Target plans to convert at least 30 locations into Target stores by 2002. The exact location of the stores had not been announced as of press time.

Target plans to spend more than $20 million per site renovating and expanding each property. Target decided to purchase the Ward stores because it gives the discount retailer the opportunity to acquire sites in several premier markets in which real estate is difficult to find, most notably in California.

May has agreed in principle to purchase 13 former Montgomery Ward locations from New Hyde Park, N.Y.-based Kimco Realty Corp. The retailer plans to renovate and reopen most stores in 2002.

May spokeswoman Sharon Bateman said that financial information, locations, and the breakdown of ownership and leases would not be released until the deal is finalized.
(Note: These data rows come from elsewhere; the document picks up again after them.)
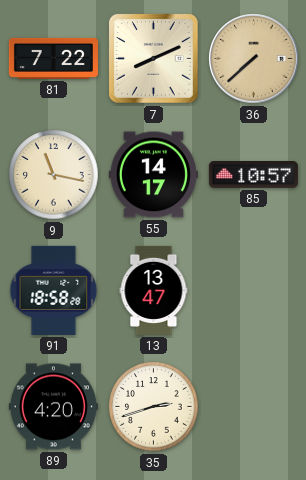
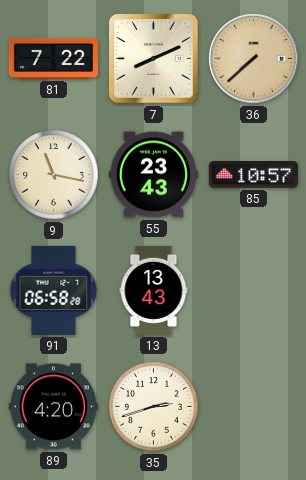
55: 14:17 -> 23:43
91: 18:58 -> 06:58
13: 13:47 -> 13:43
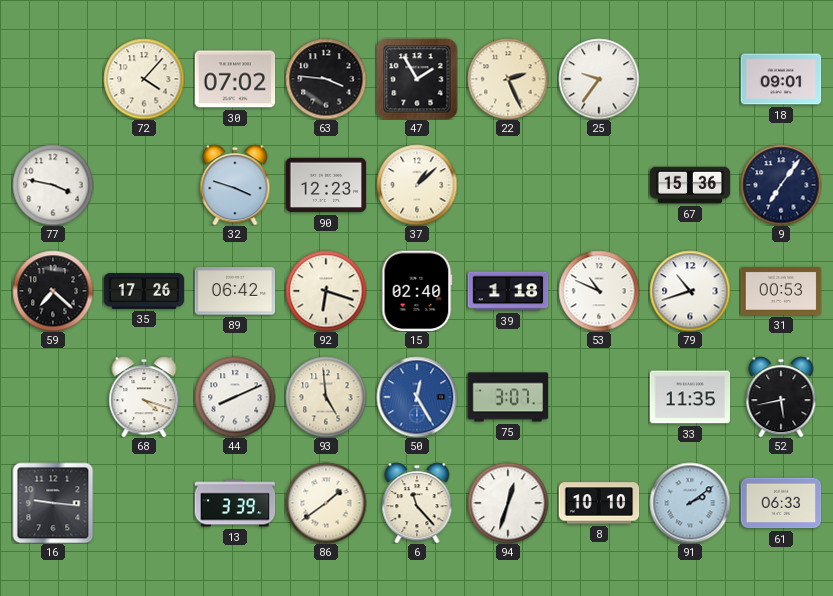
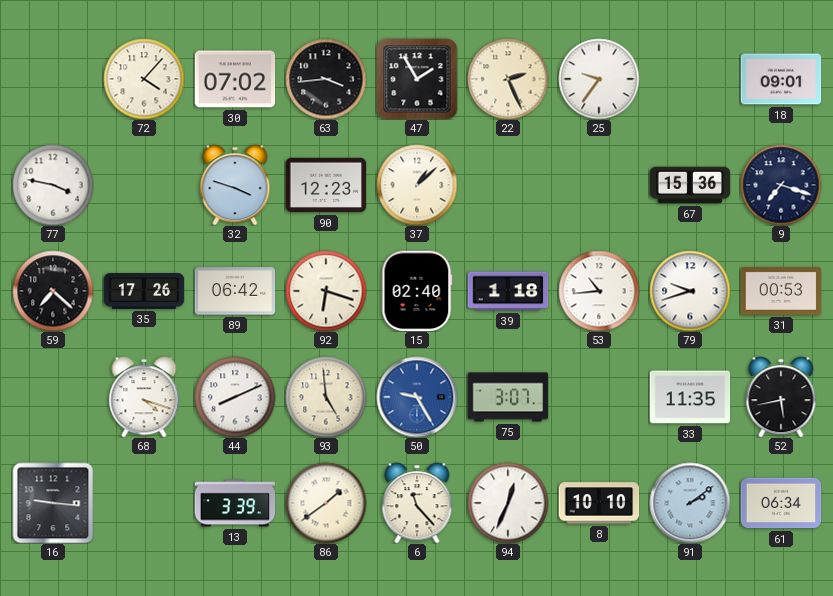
63: 3:46 -> 3:44
9: 7:06 -> 7:18
53: 10:49 -> 10:44
79: 10:42 -> 9:42
50: 12:25 -> 9:25
94: 12:33 -> 12:34
61: 06:33 -> 06:34
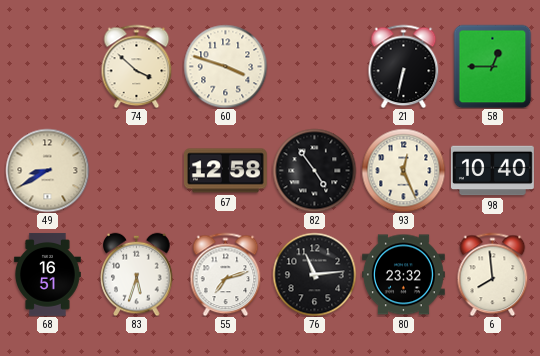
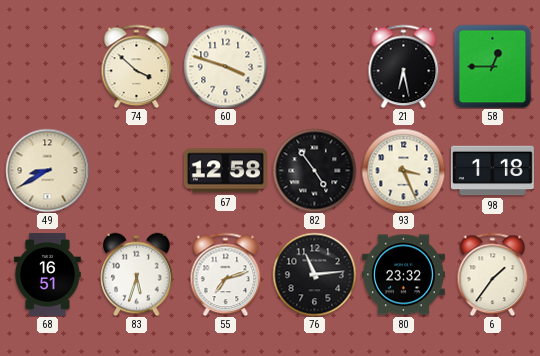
21: 6:32 -> 6:28
93: 12:26 -> 3:26
98: 10:40 -> 1:18
6: 7:59 -> 1:36
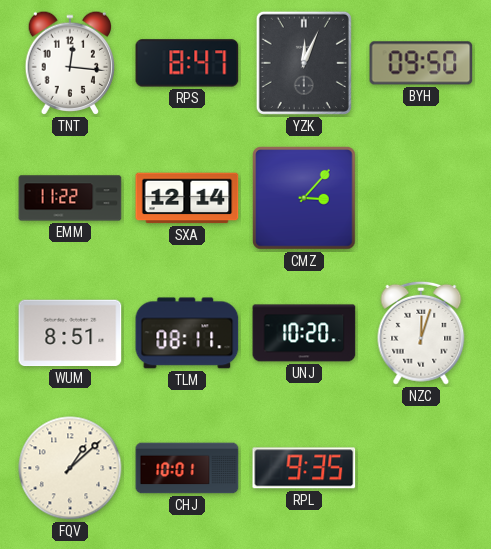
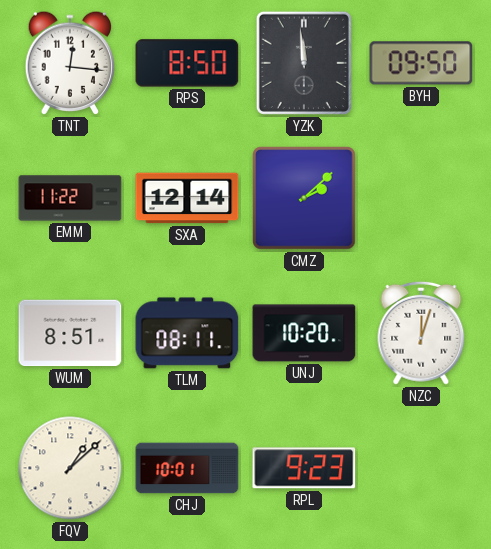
RPS: 8:47 -> 8:50
YZK: 12:04 -> 11:59
CMZ: 3:07 -> 2:08
RPL: 9:35 -> 9:23
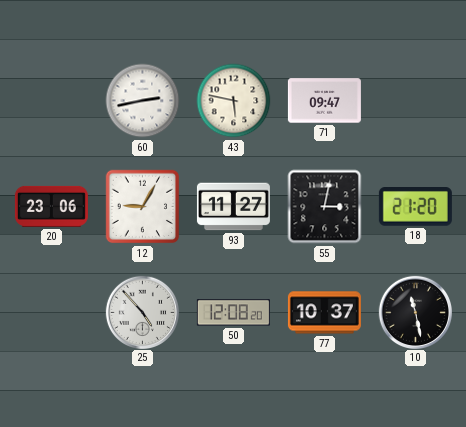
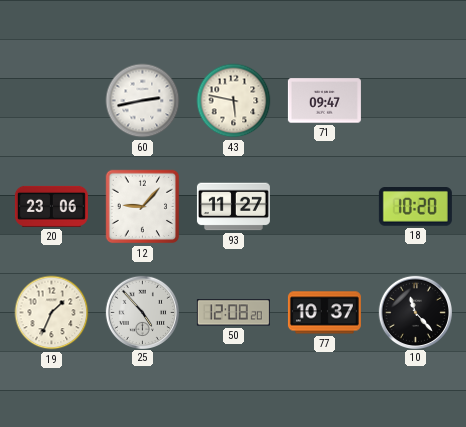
12: 9:05 -> 9:07
55: 3:02 -> none
18: 21:20 -> 10:20
19: none -> 1:34
10: 11:28 -> 11:23
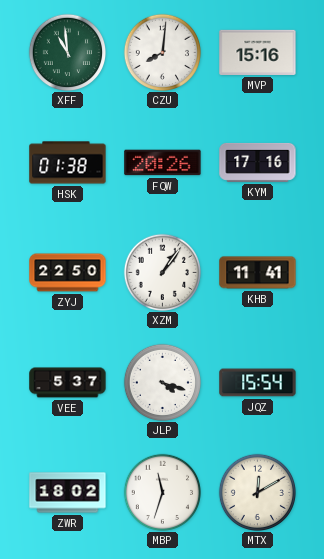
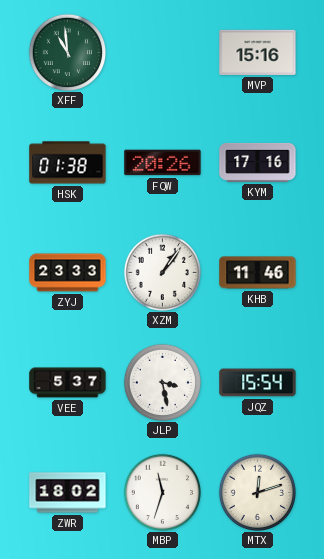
CZU: 8:01 -> none
ZYJ: 22:50 -> 23:33
KHB: 11:41 -> 11:46
JLP: 4:18 -> 3:28
MTX: 12:10 -> 12:12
Nordstrom will anchor L.A.'s Grove at Farmer's Market

Construction is under way on The Grove at Farmer's Market, a 640,000 sq. ft. development of Los Angeles-based Caruso Affiliated Holdings. Anchors at the outdoor center will include Nordstrom, a flagship Banana Republic and FAO Schwarz, Barnes & Noble, J. Crew, the Gap and a 14-screen Pacific Theatres movie complex. Doors are scheduled to open in March 2002.

Construction has already started on the Nordstrom store. The Seattle-based retailer is going full steam ahead with the 122,000 sq. ft. anchor store, even though the retailer has pulled out of several projects during the past few months.

The open-air center will include a variety of shops and smaller boutique stores and restaurants that will be set in a village-style environment with shopping alleys, plazas, fountains and courtyards that will be built around a two-acre park.

The Grove will also offer patrons an internal transit system, called “The Red Line,” that will use retrofitted trolley cars to link The Grove and the nearby Farmer's Market.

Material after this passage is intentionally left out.